The Window at the White Cat
"He forgot my birthday, two weeks ago," she said. "It was the first one he had ever forgotten, in nineteen of them."

Nineteen! Nineteen from thirty-five leaves sixteen!

"What I meant was this," I explained. "People sometimes have sudden and unaccountable lapses of memory and at those times they are apt to stray away from home. Has your father been worried lately?"

"He has not been himself at all. He has been irritable, even to me, and terrible to the servants. Only to Carter—he was never ugly to Carter. But I do not think it was a lapse of memory. When I remember how he looked that morning, I believe that he meant then to go away. It shows how he had changed, when he could think of going away without a word, and leaving me there alone."

"Then you have no brothers or sisters?"

"None. I came to you—" there she stopped.

"Please tell me how you happened to come to me," I urged. "I think you know that I am both honored and pleased."

"I didn't know where to go," she confessed, "so I took the telephone directory, the classified part under 'Attorneys,' and after I shut my eyes, I put my finger haphazard on the page. It pointed to your name."

I am afraid I flushed at this, but it was a wholesome douche. In a moment I laughed.

"We will take it as an omen," I said, "and I will do all that I can. But I am not a detective, Miss Fleming. Don't you think we ought to have one?"

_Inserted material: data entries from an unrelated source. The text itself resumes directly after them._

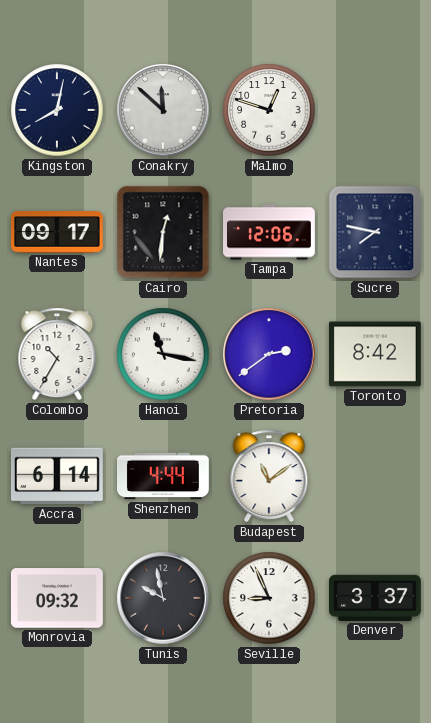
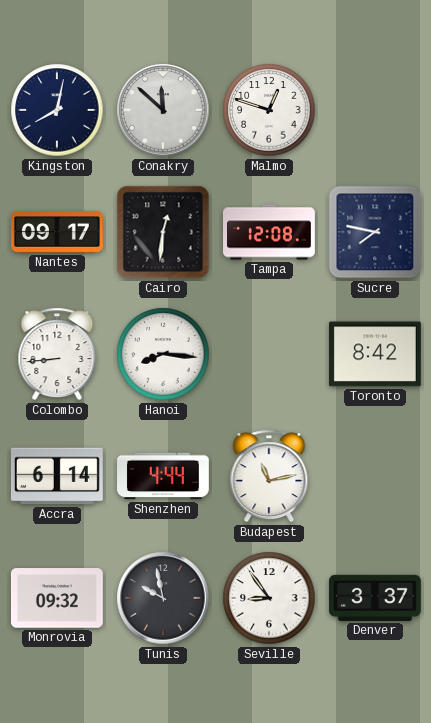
Tampa: 12:06 -> 12:08
Colombo: 10:35 -> 8:44
Hanoi: 11:17 -> 8:16
Pretoria: 2:39 -> none
Budapest: 11:09 -> 11:13
Seville: 8:56 -> 8:54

"Not the police!" she shuddered. "I thought you could do something without calling in a detective."

"Suppose you tell me what happened the day your father left, and how he went away. Tell me the little things too. They may be straws that will point in a certain direction."

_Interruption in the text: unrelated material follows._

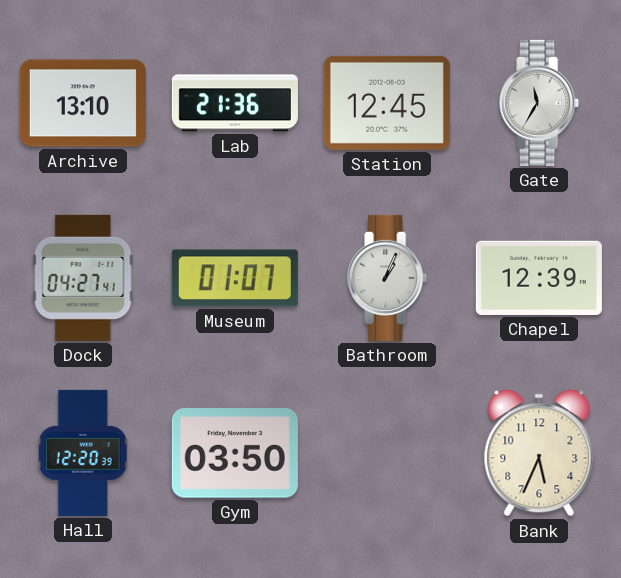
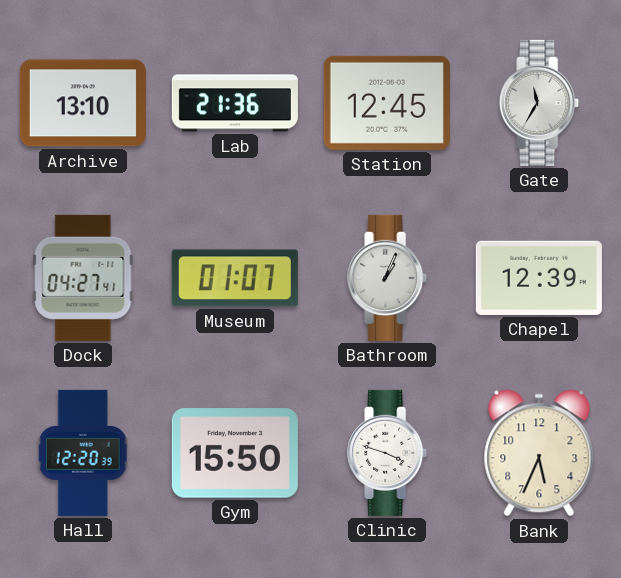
Gym: 03:50 -> 15:50
Clinic: none -> 3:48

"In the first place," she began, "we live on Monmouth Avenue. There are just the two of us, and the servants: a cook, two housemaids, a laundress, a butler and a chauffeur. My father spends much of his time at the capital, and in the last two years, since my old governess went back to Germany, at those times I usually go to mother's sisters at Bellwood—Miss Letitia and Miss Jane Maitland."

I nodded: I knew the Maitland ladies well. I had drawn four different wills for Miss Letitia in the last year.